To be clear, I am not considering whether the true arrangement, informal and undocumented as it was, that the Varengold Bank shareholders funded by Sanjay Shah would act as his nominees so that he had effective control over Varengold Bank, would have been legally enforceable, even apart from any impact of their purpose of circumventing regulatory takeover requirements, and I am not in a position to make, nor do I need to make, any definite finding as to whether those requirements were breached. My finding is only of the understanding, informal but accepted at the time, between Mr Shah and all of those shareholders (through their respective principals).

246.

After 2015, Mr Patterson, Ms Bhudia, Mr Smith, and Mr Preston transferred the shares in their Varengold Bank vehicles, or parent companies, to entities controlled by Sanjay Shah. Mr Jain, and also former defendants Messrs Barac, Lui, Priyan Shah and O’Callaghan, resisted subsequent attempts by Sanjay Shah to obtain ‘their’ Varengold Bank shares. They were identified in an October 2016 note by Greg Nixon, a lawyer at Elysium Dubai, as “hostile” shareholders, apart from Mr Jain whom he identified as “non-hostile”, meaning that at that time Mr Jain was not yet pretending that he did not hold his Varengold Bank shares for the benefit of Sanjay Shah.
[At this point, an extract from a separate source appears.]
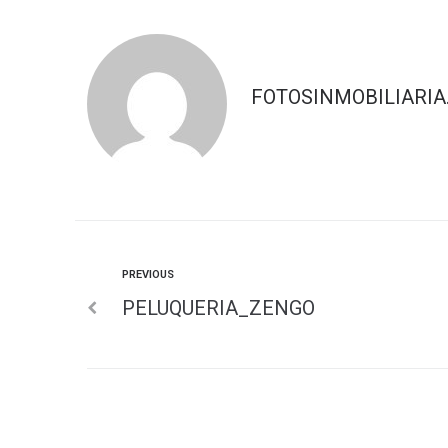
FOTOSINMOBILIARIA
PREVIOUS
PELUQUERIA_ZENGO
The later refusals to transfer Varengold Bank shares to Sanjay Shah, or to his order, does not disprove that they were supposed to be being held as nominees for him. By that time, Solo had been the subject of publicly reported raids, and those “hostile” shareholders may well have considered that it was not in their interests to admit involvement in what had been a dishonest scheme by which Sanjay Shah took effective control of Varengold Bank.

247.

The funding of the Varengold Bank share acquisitions by the companies of Mr Lui, Mr Jain, Mr Barac and Messrs Priyan Shah and O’Callaghan was never repaid, and their shares were later transferred to SKAT pursuant to proceedings brought in Germany by a prosecution authority in the context of an investigation into the Varengold Bank acquisition as possible money laundering.